| Data to examine |
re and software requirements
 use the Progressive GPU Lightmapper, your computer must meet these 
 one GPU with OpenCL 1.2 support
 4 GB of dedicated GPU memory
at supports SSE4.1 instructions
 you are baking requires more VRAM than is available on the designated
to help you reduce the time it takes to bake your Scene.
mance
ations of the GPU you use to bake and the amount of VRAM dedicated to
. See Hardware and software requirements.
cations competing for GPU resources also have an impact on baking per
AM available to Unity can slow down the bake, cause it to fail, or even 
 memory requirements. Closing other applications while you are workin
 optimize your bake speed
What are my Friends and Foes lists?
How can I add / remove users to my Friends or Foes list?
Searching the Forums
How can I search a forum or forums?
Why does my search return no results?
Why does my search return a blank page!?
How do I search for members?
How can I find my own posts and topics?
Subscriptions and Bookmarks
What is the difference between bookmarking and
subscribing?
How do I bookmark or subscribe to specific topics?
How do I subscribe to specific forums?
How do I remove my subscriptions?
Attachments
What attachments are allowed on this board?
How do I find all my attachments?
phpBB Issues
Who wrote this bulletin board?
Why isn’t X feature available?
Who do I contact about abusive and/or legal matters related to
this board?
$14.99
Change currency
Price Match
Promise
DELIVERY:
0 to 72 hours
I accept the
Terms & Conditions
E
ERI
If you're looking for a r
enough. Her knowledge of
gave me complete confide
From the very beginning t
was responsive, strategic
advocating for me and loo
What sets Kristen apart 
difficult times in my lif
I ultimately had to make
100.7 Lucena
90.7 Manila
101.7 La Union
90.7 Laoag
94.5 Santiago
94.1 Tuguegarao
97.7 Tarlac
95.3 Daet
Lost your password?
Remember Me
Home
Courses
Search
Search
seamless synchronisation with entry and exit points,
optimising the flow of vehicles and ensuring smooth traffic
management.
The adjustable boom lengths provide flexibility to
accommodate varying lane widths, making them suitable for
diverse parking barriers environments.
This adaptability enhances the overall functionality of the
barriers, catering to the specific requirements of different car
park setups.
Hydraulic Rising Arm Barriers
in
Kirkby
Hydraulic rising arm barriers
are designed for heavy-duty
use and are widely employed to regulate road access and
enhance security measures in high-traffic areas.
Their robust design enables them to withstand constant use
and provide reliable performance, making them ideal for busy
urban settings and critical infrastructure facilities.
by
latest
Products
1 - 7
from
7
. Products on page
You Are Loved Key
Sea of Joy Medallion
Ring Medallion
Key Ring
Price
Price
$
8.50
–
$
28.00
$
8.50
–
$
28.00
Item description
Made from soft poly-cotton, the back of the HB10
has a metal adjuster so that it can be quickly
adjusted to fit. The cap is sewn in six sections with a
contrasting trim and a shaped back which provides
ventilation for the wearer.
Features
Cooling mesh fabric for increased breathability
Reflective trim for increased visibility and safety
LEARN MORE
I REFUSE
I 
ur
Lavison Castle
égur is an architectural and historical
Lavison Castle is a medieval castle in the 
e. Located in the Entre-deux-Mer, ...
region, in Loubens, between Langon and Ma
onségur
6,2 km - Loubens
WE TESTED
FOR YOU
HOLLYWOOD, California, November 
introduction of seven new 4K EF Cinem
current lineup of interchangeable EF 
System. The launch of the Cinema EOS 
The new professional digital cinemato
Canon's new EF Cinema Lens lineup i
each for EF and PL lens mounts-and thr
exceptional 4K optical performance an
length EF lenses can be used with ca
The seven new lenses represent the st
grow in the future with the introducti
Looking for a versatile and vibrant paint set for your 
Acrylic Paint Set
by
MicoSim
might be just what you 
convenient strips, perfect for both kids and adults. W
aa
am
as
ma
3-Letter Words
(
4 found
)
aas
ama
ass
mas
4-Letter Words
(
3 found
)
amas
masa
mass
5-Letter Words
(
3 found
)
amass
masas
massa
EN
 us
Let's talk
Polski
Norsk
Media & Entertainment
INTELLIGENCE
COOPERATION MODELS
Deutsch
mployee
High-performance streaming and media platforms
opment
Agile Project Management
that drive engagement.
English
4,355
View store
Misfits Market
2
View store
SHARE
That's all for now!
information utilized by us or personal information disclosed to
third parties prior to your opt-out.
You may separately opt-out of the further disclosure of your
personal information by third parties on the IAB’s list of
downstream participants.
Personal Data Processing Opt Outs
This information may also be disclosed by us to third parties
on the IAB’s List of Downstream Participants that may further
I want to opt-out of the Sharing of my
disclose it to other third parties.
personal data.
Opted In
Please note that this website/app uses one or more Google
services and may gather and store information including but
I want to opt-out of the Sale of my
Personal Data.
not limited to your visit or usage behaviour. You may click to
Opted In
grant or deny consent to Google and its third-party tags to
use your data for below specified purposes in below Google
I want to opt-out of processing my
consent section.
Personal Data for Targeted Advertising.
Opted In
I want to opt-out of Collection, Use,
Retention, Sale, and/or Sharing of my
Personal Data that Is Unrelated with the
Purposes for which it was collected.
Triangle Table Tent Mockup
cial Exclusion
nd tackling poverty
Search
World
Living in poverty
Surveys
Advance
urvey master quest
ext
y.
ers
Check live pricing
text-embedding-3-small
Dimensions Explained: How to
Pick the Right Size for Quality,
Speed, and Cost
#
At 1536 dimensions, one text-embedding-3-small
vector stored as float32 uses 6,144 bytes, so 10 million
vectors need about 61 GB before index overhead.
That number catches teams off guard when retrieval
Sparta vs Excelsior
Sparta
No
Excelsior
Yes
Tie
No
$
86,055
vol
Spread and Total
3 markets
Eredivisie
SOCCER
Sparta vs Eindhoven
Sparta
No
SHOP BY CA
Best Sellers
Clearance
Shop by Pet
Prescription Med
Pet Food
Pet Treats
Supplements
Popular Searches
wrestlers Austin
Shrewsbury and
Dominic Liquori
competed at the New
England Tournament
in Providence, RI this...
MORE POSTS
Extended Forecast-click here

| Activity |
Working from the entries above, filter out every line that lacks "small" and copy what remains.

| Reply |
text-embedding-3-small
At 1536 dimensions, one text-embedding-3-small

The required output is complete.